▸ TASK DETAILS
If a line in the data below contains the word "status", copy it out.
RECORD SET Start Marker
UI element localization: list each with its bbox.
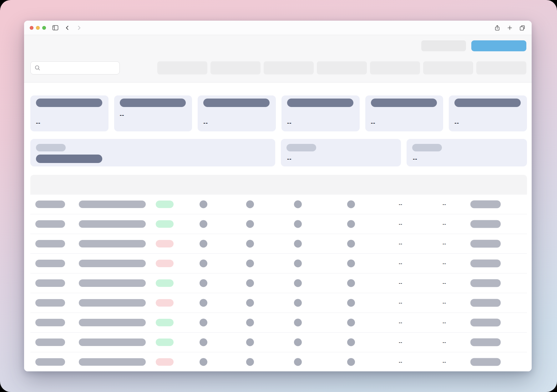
cell-dot-skeleton (294, 319, 302, 327)
browser-window: -- -- -- -- -- -- (24, 21, 532, 371)
zoom-button[interactable] (42, 26, 46, 30)
table-body: -- -- -- -- (30, 195, 527, 371)
sidebar-toggle-icon[interactable] (52, 24, 59, 32)
cell-skeleton-action (470, 319, 501, 327)
secondary-button-skeleton[interactable] (421, 40, 466, 51)
stat-value: -- (36, 120, 41, 126)
status-pill (156, 339, 174, 346)
data-table: -- -- -- -- (30, 175, 527, 371)
cell-dot-skeleton (200, 339, 207, 346)
summary-value: -- (413, 155, 418, 162)
cell-dot-skeleton (347, 220, 355, 228)
cell-dot-skeleton (200, 299, 207, 307)
metric-value-a: -- (391, 300, 410, 305)
minimize-button[interactable] (36, 26, 40, 30)
traffic-lights (30, 26, 46, 30)
cell-dot-skeleton (246, 358, 254, 366)
summary-card-right: -- (407, 139, 527, 166)
cell-dot-skeleton (294, 299, 302, 307)
stat-value: -- (371, 120, 376, 126)
filter-chip-skeleton[interactable] (264, 61, 314, 74)
filter-chip-skeleton[interactable] (157, 61, 207, 74)
cell-skeleton-action (470, 299, 501, 307)
status-pill (156, 319, 174, 326)
filter-chip-skeleton[interactable] (476, 61, 526, 74)
cell-skeleton-id (35, 319, 65, 326)
filter-chip-skeleton[interactable] (423, 61, 473, 74)
stat-value: -- (120, 112, 124, 119)
status-pill (156, 220, 174, 228)
share-icon[interactable] (494, 24, 501, 32)
cell-dot-skeleton (294, 260, 302, 267)
search-input[interactable] (41, 65, 116, 70)
summary-label-skeleton (36, 144, 66, 151)
metric-value-a: -- (391, 340, 410, 345)
cell-dot-skeleton (200, 240, 207, 248)
table-row: -- -- (30, 313, 527, 333)
summary-card-row: -- -- (30, 139, 527, 166)
stat-card: -- (198, 95, 276, 131)
new-tab-icon[interactable] (506, 24, 514, 32)
metric-value-b: -- (435, 359, 454, 364)
close-button[interactable] (30, 26, 33, 30)
metric-value-a: -- (391, 202, 410, 207)
cell-dot-skeleton (347, 299, 355, 307)
status-pill (156, 279, 174, 287)
cell-skeleton-name (79, 299, 146, 307)
stat-value: -- (454, 120, 459, 126)
status-pill (156, 240, 174, 247)
metric-value-b: -- (435, 320, 454, 325)
table-row: -- -- (30, 195, 527, 214)
summary-card-left (30, 139, 275, 166)
table-row: -- -- (30, 214, 527, 234)
cell-dot-skeleton (294, 339, 302, 346)
metric-value-a: -- (391, 320, 410, 325)
metric-value-a: -- (391, 261, 410, 266)
metric-value-b: -- (435, 221, 454, 227)
summary-label-skeleton (412, 144, 442, 151)
cell-dot-skeleton (200, 260, 207, 267)
filter-chip-skeleton[interactable] (317, 61, 367, 74)
cell-skeleton-action (470, 220, 501, 228)
cell-skeleton-id (35, 260, 65, 267)
cell-skeleton-action (470, 240, 501, 248)
cell-skeleton-name (79, 240, 146, 247)
primary-action-button[interactable] (471, 40, 526, 51)
metric-value-b: -- (435, 202, 454, 207)
cell-dot-skeleton (200, 358, 207, 366)
cell-dot-skeleton (347, 319, 355, 327)
cell-skeleton-id (35, 220, 65, 228)
table-row: -- -- (30, 254, 527, 273)
search-icon (34, 65, 41, 71)
filter-chip-skeleton[interactable] (370, 61, 420, 74)
cell-dot-skeleton (294, 279, 302, 287)
cell-skeleton-name (79, 319, 146, 326)
cell-dot-skeleton (347, 279, 355, 287)
cell-skeleton-action (470, 279, 501, 287)
cell-skeleton-name (79, 279, 146, 287)
cell-skeleton-id (35, 358, 65, 366)
metric-value-a: -- (391, 281, 410, 286)
cell-dot-skeleton (347, 358, 355, 366)
forward-icon[interactable] (75, 24, 83, 32)
browser-toolbar (24, 21, 532, 35)
cell-dot-skeleton (200, 220, 207, 228)
stat-card: -- (449, 95, 527, 131)
tab-overview-icon[interactable] (519, 24, 526, 32)
cell-skeleton-name (79, 220, 146, 228)
filter-chip-skeleton[interactable] (210, 61, 261, 74)
back-icon[interactable] (63, 24, 71, 32)
cell-dot-skeleton (347, 260, 355, 267)
metric-value-a: -- (391, 359, 410, 364)
stat-value: -- (203, 120, 208, 126)
table-row: -- -- (30, 273, 527, 293)
main-content: -- -- -- -- -- -- (24, 83, 532, 371)
cell-dot-skeleton (294, 358, 302, 366)
cell-skeleton-name (79, 358, 146, 366)
cell-dot-skeleton (347, 339, 355, 346)
cell-dot-skeleton (200, 201, 207, 208)
search-box[interactable] (30, 61, 120, 74)
metric-value-a: -- (391, 241, 410, 246)
status-pill (156, 201, 174, 208)
stat-card: -- (281, 95, 360, 131)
RECORD SET End Marker
▸ ANSWER BELOW
status-pill (156, 339, 174, 346)
status-pill (156, 319, 174, 326)
status-pill (156, 220, 174, 228)
status-pill (156, 279, 174, 287)
status-pill (156, 240, 174, 247)
status-pill (156, 201, 174, 208)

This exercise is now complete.